▸ Task directions
Your reply should contain the whole listing below, repeated exactly, and no images.

Material for this exercise Start Marker

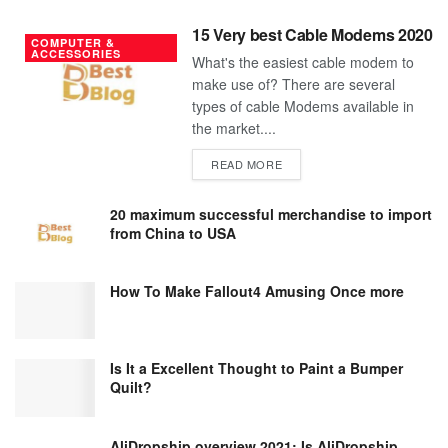
15 Very best Cable Modems 2020
COMPUTER &
ACCESSORIES
What's the easiest cable modem to
make use of? There are several
types of cable Modems available in
the market....
DETAILS
READ MORE
20 maximum successful merchandise to import
from China to USA
How To Make Fallout4 Amusing Once more
Is It a Excellent Thought to Paint a Bumper
Quilt?
AliDropship overview 2021; Is AliDropship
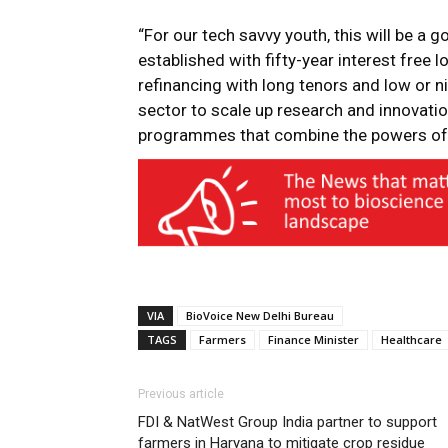
“For our tech savvy youth, this will be a 
established with fifty-year interest free 
refinancing with long tenors and low or nil
sector to scale up research and innovatio
programmes that combine the powers of 
VIA
BioVoice New Delhi Bureau
TAGS
Farmers
Finance Minister
Healthcare
Previous article
FDI & NatWest Group India partner to support
farmers in Haryana to mitigate crop residue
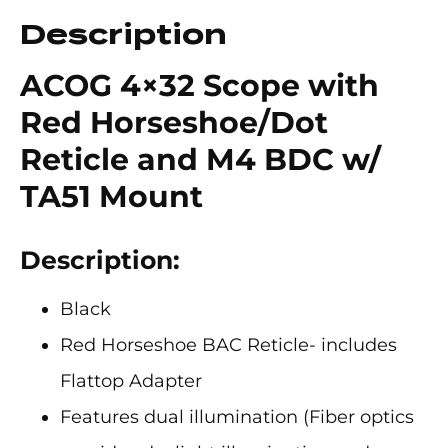
Description
ACOG 4×32 Scope with
Red Horseshoe/Dot
Reticle and M4 BDC w/
TA51 Mount
Description:
Black
Red Horseshoe BAC Reticle- includes
Flattop Adapter
Features dual illumination (Fiber optics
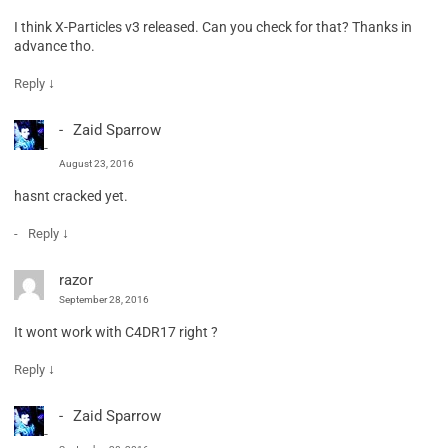
I think X-Particles v3 released. Can you check for that? Thanks in
advance tho.
↓
Reply
Zaid Sparrow
August 23, 2016
hasnt cracked yet.
↓
Reply
razor
September 28, 2016
It wont work with C4DR17 right ?
↓
Reply
Zaid Sparrow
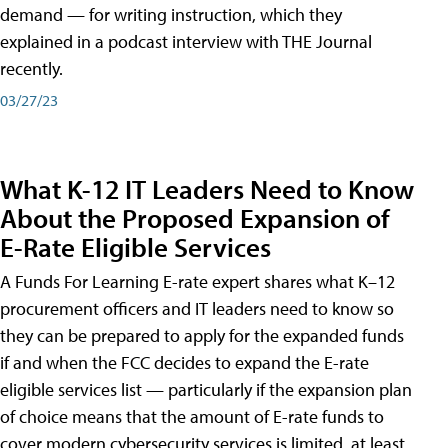
demand — for writing instruction, which they
explained in a podcast interview with THE Journal
recently.
03/27/23
What K-12 IT Leaders Need to Know
About the Proposed Expansion of
E-Rate Eligible Services
A Funds For Learning E-rate expert shares what K–12
procurement officers and IT leaders need to know so
they can be prepared to apply for the expanded funds
if and when the FCC decides to expand the E-rate
eligible services list — particularly if the expansion plan
of choice means that the amount of E-rate funds to
cover modern cybersecurity services is limited, at least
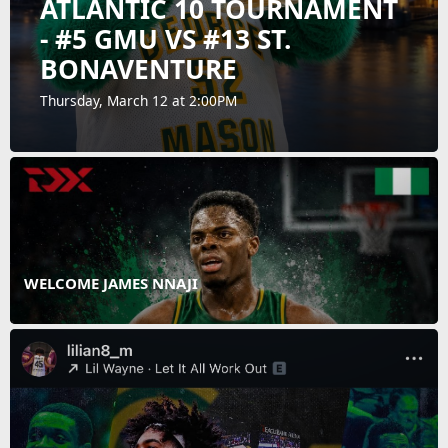
ATLANTIC 10 TOURNAMENT
- #5 GMU VS #13 ST.
BONAVENTURE
Thursday, March 12 at 2:00PM
WELCOME JAMES NNAJI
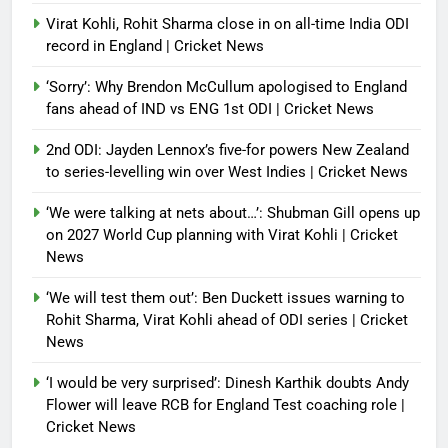
Virat Kohli, Rohit Sharma close in on all-time India ODI
record in England | Cricket News
‘Sorry’: Why Brendon McCullum apologised to England
fans ahead of IND vs ENG 1st ODI | Cricket News
2nd ODI: Jayden Lennox’s five-for powers New Zealand
to series-levelling win over West Indies | Cricket News
‘We were talking at nets about…’: Shubman Gill opens up
on 2027 World Cup planning with Virat Kohli | Cricket
News
‘We will test them out’: Ben Duckett issues warning to
Rohit Sharma, Virat Kohli ahead of ODI series | Cricket
News
‘I would be very surprised’: Dinesh Karthik doubts Andy
Flower will leave RCB for England Test coaching role |
Cricket News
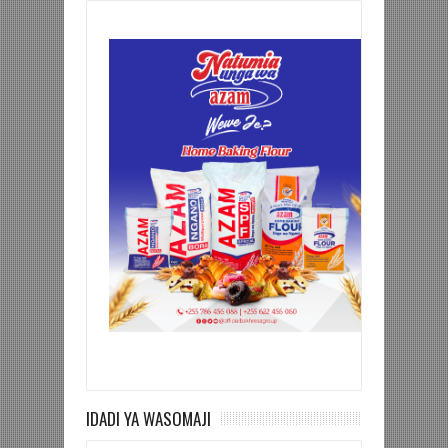
IDADI YA WASOMAJI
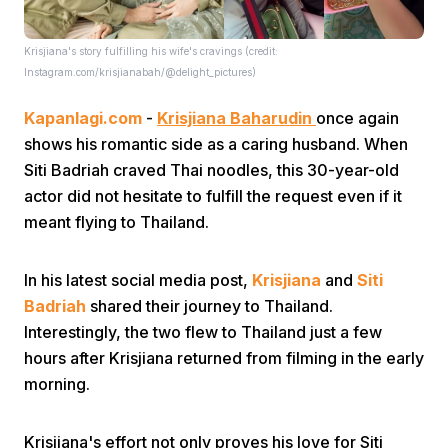
Krisjiana's story fulfilling his wife's cravings (credit:
Instagram.com/krisjianabah/@delight_pictures)
Kapanlagi.com
-
Krisjiana Baharudin
once again
shows his romantic side as a caring husband. When
Siti Badriah craved Thai noodles, this 30-year-old
Home
actor did not hesitate to fulfill the request even if it
meant flying to Thailand.
Share
In his latest social media post,
Krisjiana
and
Siti
Prev
Badriah
shared their journey to Thailand.
Interestingly, the two flew to Thailand just a few
hours after Krisjiana returned from filming in the early
Next
morning.
Home
Video
Menu
Menu
Krisjiana's effort not only proves his love for Siti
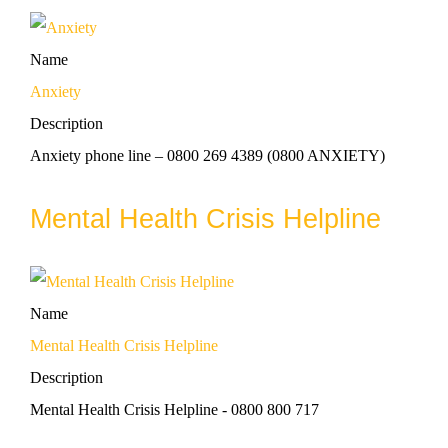
Name
Anxiety
Description
Anxiety phone line – 0800 269 4389 (0800 ANXIETY)
Mental Health Crisis Helpline
Name
Mental Health Crisis Helpline
Description
Mental Health Crisis Helpline - 0800 800 717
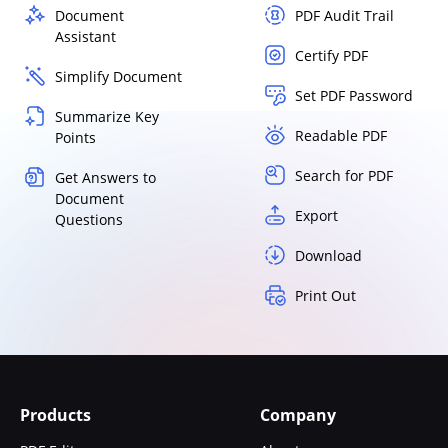
Document
PDF Audit Trail
Assistant
Certify PDF
Simplify Document
Set PDF Password
Summarize Key
Readable PDF
Points
Search for PDF
Get Answers to
Document
Export
Questions
Download
Print Out
Products
Company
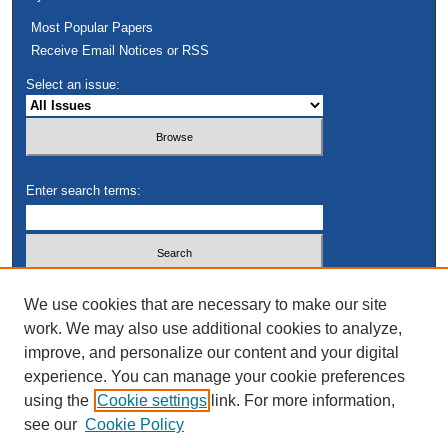
Most Popular Papers
Receive Email Notices or RSS
Select an issue:
Enter search terms:
Select context to search:
We use cookies that are necessary to make our site
work. We may also use additional cookies to analyze,
improve, and personalize our content and your digital
Advanced Search
experience. You can manage your cookie preferences
using the
Cookie settings
link. For more information,
see our
Cookie Policy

Material for this exercise End Marker

▸ Result for this task
15 Very best Cable Modems 2020
COMPUTER &
ACCESSORIES
What's the easiest cable modem to
make use of? There are several
types of cable Modems available in
the market....
DETAILS
READ MORE
20 maximum successful merchandise to import
from China to USA
How To Make Fallout4 Amusing Once more
Is It a Excellent Thought to Paint a Bumper
Quilt?
AliDropship overview 2021; Is AliDropship
“For our tech savvy youth, this will be a 
established with fifty-year interest free 
refinancing with long tenors and low or nil
sector to scale up research and innovatio
programmes that combine the powers of 
VIA
BioVoice New Delhi Bureau
TAGS
Farmers
Finance Minister
Healthcare
Previous article
FDI & NatWest Group India partner to support
farmers in Haryana to mitigate crop residue
Description
ACOG 4×32 Scope with
Red Horseshoe/Dot
Reticle and M4 BDC w/
TA51 Mount
Description:
Black
Red Horseshoe BAC Reticle- includes
Flattop Adapter
Features dual illumination (Fiber optics
I think X-Particles v3 released. Can you check for that? Thanks in
advance tho.
↓
Reply
Zaid Sparrow
August 23, 2016
hasnt cracked yet.
↓
Reply
razor
September 28, 2016
It wont work with C4DR17 right ?
↓
Reply
Zaid Sparrow
demand — for writing instruction, which they
explained in a podcast interview with THE Journal
recently.
03/27/23
What K-12 IT Leaders Need to Know
About the Proposed Expansion of
E-Rate Eligible Services
A Funds For Learning E-rate expert shares what K–12
procurement officers and IT leaders need to know so
they can be prepared to apply for the expanded funds
if and when the FCC decides to expand the E-rate
eligible services list — particularly if the expansion plan
of choice means that the amount of E-rate funds to
cover modern cybersecurity services is limited, at least
ATLANTIC 10 TOURNAMENT
- #5 GMU VS #13 ST.
BONAVENTURE
Thursday, March 12 at 2:00PM
WELCOME JAMES NNAJI
Virat Kohli, Rohit Sharma close in on all-time India ODI
record in England | Cricket News
‘Sorry’: Why Brendon McCullum apologised to England
fans ahead of IND vs ENG 1st ODI | Cricket News
2nd ODI: Jayden Lennox’s five-for powers New Zealand
to series-levelling win over West Indies | Cricket News
‘We were talking at nets about…’: Shubman Gill opens up
on 2027 World Cup planning with Virat Kohli | Cricket
News
‘We will test them out’: Ben Duckett issues warning to
Rohit Sharma, Virat Kohli ahead of ODI series | Cricket
News
‘I would be very surprised’: Dinesh Karthik doubts Andy
Flower will leave RCB for England Test coaching role |
Cricket News
IDADI YA WASOMAJI
Krisjiana's story fulfilling his wife's cravings (credit:
Instagram.com/krisjianabah/@delight_pictures)
Kapanlagi.com
-
Krisjiana Baharudin
once again
shows his romantic side as a caring husband. When
Siti Badriah craved Thai noodles, this 30-year-old
Home
actor did not hesitate to fulfill the request even if it
meant flying to Thailand.
Share
In his latest social media post,
Krisjiana
and
Siti
Prev
Badriah
shared their journey to Thailand.
Interestingly, the two flew to Thailand just a few
hours after Krisjiana returned from filming in the early
Next
morning.
Home
Video
Menu
Menu
Krisjiana's effort not only proves his love for Siti
Name
Anxiety
Description
Anxiety phone line – 0800 269 4389 (0800 ANXIETY)
Mental Health Crisis Helpline
Name
Mental Health Crisis Helpline
Description
Mental Health Crisis Helpline - 0800 800 717
Document
PDF Audit Trail
Assistant
Certify PDF
Simplify Document
Set PDF Password
Summarize Key
Readable PDF
Points
Search for PDF
Get Answers to
Document
Export
Questions
Download
Print Out
Products
Company
Most Popular Papers
Receive Email Notices or RSS
Select an issue:
Enter search terms:
Select context to search:
We use cookies that are necessary to make our site
work. We may also use additional cookies to analyze,
improve, and personalize our content and your digital
Advanced Search
experience. You can manage your cookie preferences
using the
Cookie settings
link. For more information,
see our
Cookie Policy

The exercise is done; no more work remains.